Let’s clear something up. Yes, CATB are an indie-rock  4 piece, but they are not Welsh; they just happen to live there. That said, they’ve been calling their tour van home for the last 2 years (I marvel at how nice and clean he looks for someone living without access to a daily shower) and have played over 200 gigs. Which goes some way to explain how inspiring they are to watch. Their name (an issue for a Radio 1 presenter who runs past us shouting change your name Van!) is an unusual one. Despite being the frontman, Van isn’t the Catfish, their roady is. He’s the one with the stories apparently, and they write a lot of songs based around him. They all went to school together, roadies n’ all. ‘There are no outsiders in the group. Our label offered us two hotel rooms, but we only need one. We all pile into one bed together!‘ I briefly think about the smell of a hotel room with a large group of teenage boys inhabiting it, and move on to more appropriate topics.

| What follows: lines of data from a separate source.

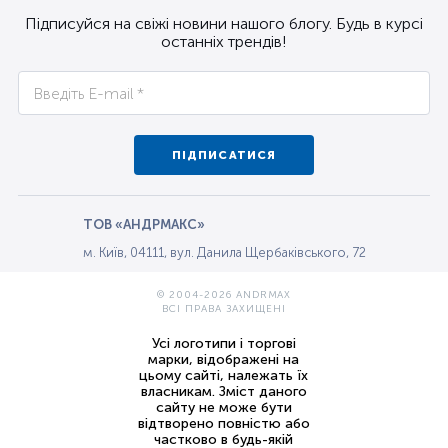
Підписуйся на свіжі новини нашого блогу. Будь в курсі
останніх трендів!
ПІДПИСАТИСЯ
ТОВ «АНДРМАКС»
м. Київ, 04111, вул. Данила Щербаківського, 72
© 2004-2026 ANDRMAX
ВСІ ПРАВА ЗАХИЩЕНІ
Усі логотипи і торгові
марки, відображені на
цьому сайті, належать їх
власникам. Зміст даного
сайту не може бути
відтворено повністю або
частково в будь-якій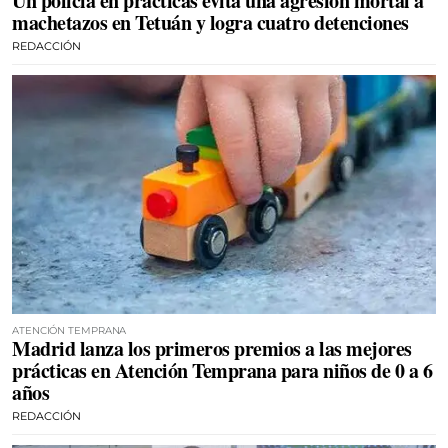
Un policía en prácticas evita una agresión mortal a
machetazos en Tetuán y logra cuatro detenciones
REDACCIÓN
ATENCIÓN TEMPRANA
Madrid lanza los primeros premios a las mejores
prácticas en Atención Temprana para niños de 0 a 6
años
REDACCIÓN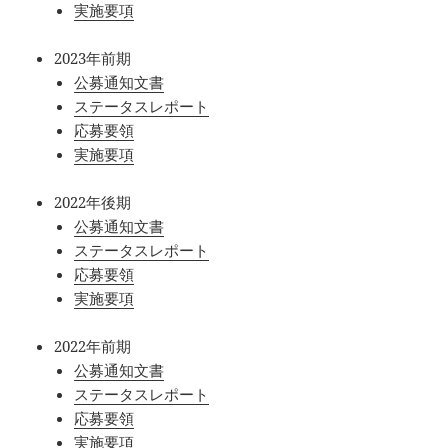
実施要項
2023年前期
公募通知文書
ステータスレポート
応募要領
実施要項
2022年後期
公募通知文書
ステータスレポート
応募要領
実施要項
2022年前期
公募通知文書
ステータスレポート
応募要領
実施要項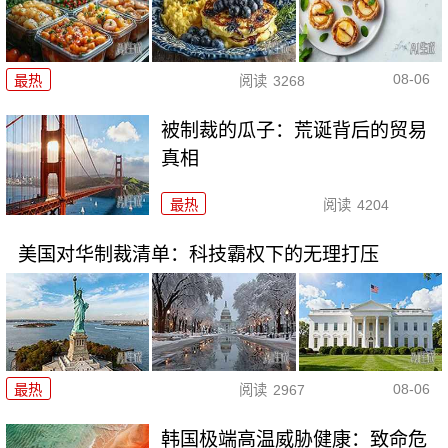
08-06
最热
阅读
3268
被制裁的瓜子：荒诞背后的贸易
真相
最热
阅读
4204
美国对华制裁清单：科技霸权下的无理打压
08-06
最热
阅读
2967
韩国极端高温威胁健康：致命危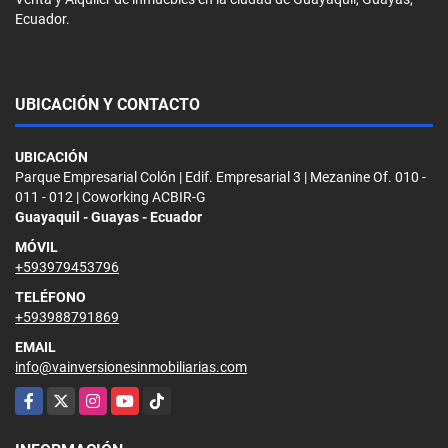
Ecuador.
UBICACIÓN Y CONTACTO
UBICACIÓN
Parque Empresarial Colón | Edif. Empresarial 3 | Mezanine Of. 010 -
011 - 012 | Coworking ACBIR-G
Guayaquil - Guayas - Ecuador
MÓVIL
+593979453796
TELÉFONO
+593988791869
EMAIL
info@vainversionesinmobiliarias.com
Facebook
X
Instagram
YouTube
TikTok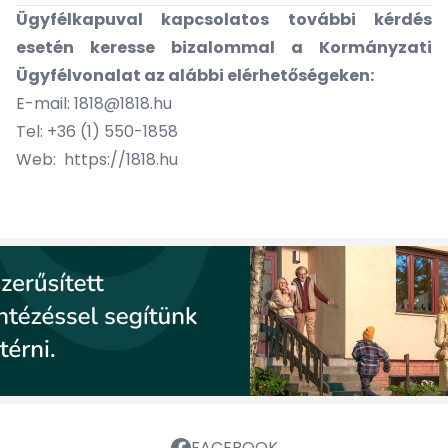
Ügyfélkapuval kapcsolatos további kérdés
esetén keresse bizalommal a Kormányzati
Ügyfélvonalat az alábbi elérhetőségeken:
E-mail:
1818@1818.hu
Tel: +36 (1) 550-1858
Web:
https://1818.hu
FACEBOOK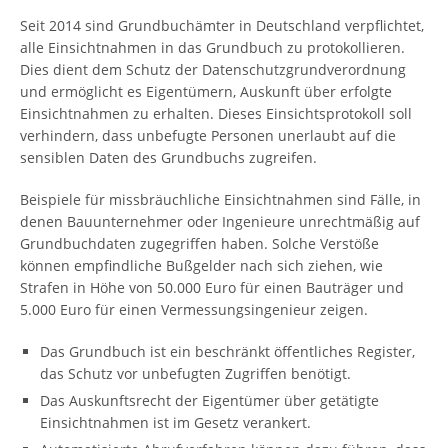
Seit 2014 sind Grundbuchämter in Deutschland verpflichtet,
alle Einsichtnahmen in das Grundbuch zu protokollieren.
Dies dient dem Schutz der Datenschutzgrundverordnung
und ermöglicht es Eigentümern, Auskunft über erfolgte
Einsichtnahmen zu erhalten. Dieses Einsichtsprotokoll soll
verhindern, dass unbefugte Personen unerlaubt auf die
sensiblen Daten des Grundbuchs zugreifen.
Beispiele für missbräuchliche Einsichtnahmen sind Fälle, in
denen Bauunternehmer oder Ingenieure unrechtmäßig auf
Grundbuchdaten zugegriffen haben. Solche Verstöße
können empfindliche Bußgelder nach sich ziehen, wie
Strafen in Höhe von 50.000 Euro für einen Bauträger und
5.000 Euro für einen Vermessungsingenieur zeigen.
Das Grundbuch ist ein beschränkt öffentliches Register,
das Schutz vor unbefugten Zugriffen benötigt.
Das Auskunftsrecht der Eigentümer über getätigte
Einsichtnahmen ist im Gesetz verankert.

CATB strip things right back to basics. There’s no synths or fancy samples – they don’t need them. Van however tells me they’d have them if they weren’t so skint.  They are straight up honest rock and but their live shows are really something special; Van is a born frontman. Energy sparks from their guitars and hits your spine with a rush of pleasure. These are boys who live for their music. You play like an animal, I tell Van. He laughs and shows me his bleeding fingers.  ‘I only know 4 chords’. With a voice like that it wouldn’t matter if you had 4 thumbs, I think. You would never be able to guess the 4-chord truth watching Van attack his guitar like a warrior in a battle.  ‘I write all the tunes and lyrics and then take it to the lads and they make it sound big.’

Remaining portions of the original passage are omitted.